Theater im Bauturm, Freies Schauspiel Köln
Premiere: 17. September 2021
Regie und Theaterfassung: Susanne Schmelcher
Bühne und Kostüme: Sarah Sauerborn
Musik: Viola Kramer
Dramaturgie: René Michaelsen
Mit: Sibel Polat, Marc Fischer
Theaterfassung von Susanne Schmelcher erhältlich über Hartmann & Stauffacher
Fotos: Laura Thomas
""Die Geschichte kann vielleicht nicht geändert werden, aber wie darüber erzählt wird schon." So lautet der Satz, der alles erklärt und auf wunderbare Weise Trost spendet. Für ihre Fassung von Doğan Akhanlıs Roman „Madonnas letzter Traum“ (2005) macht sich Regisseurin Susanne Schmelcher diese Sichtweise zueigen.
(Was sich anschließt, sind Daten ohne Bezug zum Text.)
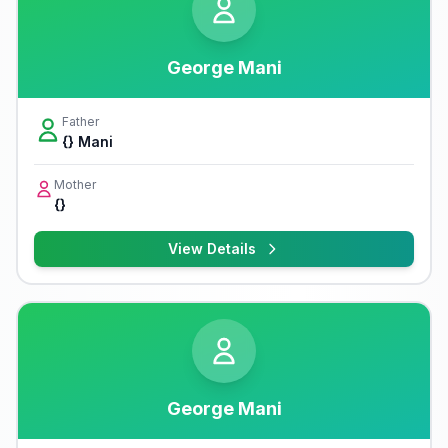
George Mani
Father
{} Mani
Mother
{}
View Details
George Mani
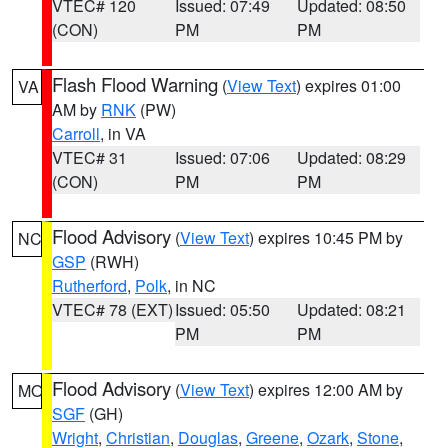
VTEC# 120
Issued: 07:49
Updated: 08:50
(CON)
PM
PM
Flash Flood Warning
(
View Text
) expires 01:00
VA
AM by
RNK
(PW)
Carroll
, in VA
VTEC# 31
Issued: 07:06
Updated: 08:29
(CON)
PM
PM
Flood Advisory
(
View Text
) expires 10:45 PM by
NC
GSP
(RWH)
Rutherford
,
Polk
, in NC
VTEC# 78 (EXT)
Issued: 05:50
Updated: 08:21
PM
PM
Flood Advisory
(
View Text
) expires 12:00 AM by
MO
SGF
(GH)
Wright
,
Christian
,
Douglas
,
Greene
,
Ozark
,
Stone
,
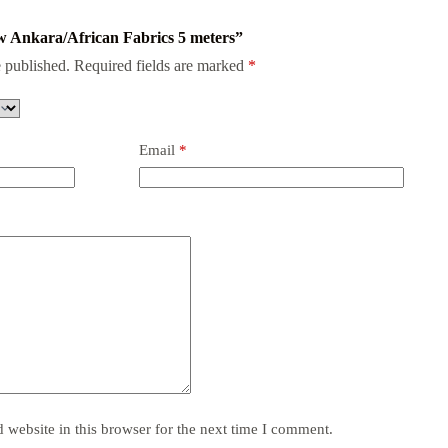
low Ankara/African Fabrics 5 meters”
 published.
Required fields are marked
*
Email
*
website in this browser for the next time I comment.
Wie ein rotes Tau leitet er durch die atemberaubende, fast dreistündige Inszenierung, die jetzt Premiere im Theater im Bauturm feierte. (...) Die Darsteller leisten Grandioses: unter anderem als Akhanlı oder als kölscher Holocaust-Überlebender, der erklärt, warum die Adresse Stadtwald-gürtel 35 bedeutsam ist oder gar als Personifizierung der Villa Marlier, in der am 20. Januar 1942 die Wannsee-Konferenz stattfand – in ihren wechselnden Rollen komprimieren die beiden die Handlungsstränge zu ausdrucksstarken Vignetten."
Susanne Schramm / Kölner Rundschau / 22.09.2021
"Doğan Akhanlıs ungemein komplexer Roman wird nun von der Regisseurin Susanne Schmelcher auf der Bühne des Theater im Bauturm zu einer kongenialen Theaterfassung adaptiert. (...) So meisterhaft wie der Romancier mit Zeit und Raum jongliert und dabei neue, spannende Blicke auf historische und moderne Flüchtlingsdramen wirft, so souverän und sicher führt uns das Schauspielduo durch ein erzählerisches Labyrinth, das dank virtuoser Lotsen nie an narrativem Elan einbüßt."